(Saved data entries)
━━━━━━━━━━━━━━━━━━━━━━━━━━━━━━
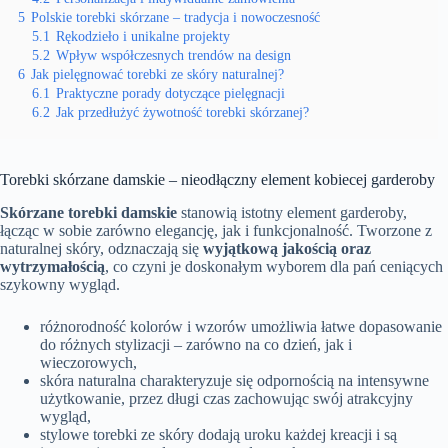
5
Polskie torebki skórzane – tradycja i nowoczesność
5.1
Rękodzieło i unikalne projekty
5.2
Wpływ współczesnych trendów na design
6
Jak pielęgnować torebki ze skóry naturalnej?
6.1
Praktyczne porady dotyczące pielęgnacji
6.2
Jak przedłużyć żywotność torebki skórzanej?
Torebki skórzane damskie – nieodłączny element kobiecej garderoby
Skórzane torebki damskie
stanowią istotny element garderoby,
łącząc w sobie zarówno elegancję, jak i funkcjonalność. Tworzone z
naturalnej skóry, odznaczają się
wyjątkową jakością oraz
wytrzymałością
, co czyni je doskonałym wyborem dla pań ceniących
szykowny wygląd.
różnorodność kolorów i wzorów umożliwia łatwe dopasowanie
do różnych stylizacji – zarówno na co dzień, jak i
wieczorowych,
skóra naturalna charakteryzuje się odpornością na intensywne
użytkowanie, przez długi czas zachowując swój atrakcyjny
wygląd,
stylowe torebki ze skóry dodają uroku każdej kreacji i są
━━━━━━━━━━━━━━━━━━━━━━━━━━━━━━
## Work item
Extract from the data every line where "damskie" shows up.

## Output of the exercise
Torebki skórzane damskie – nieodłączny element kobiecej garderoby
Skórzane torebki damskie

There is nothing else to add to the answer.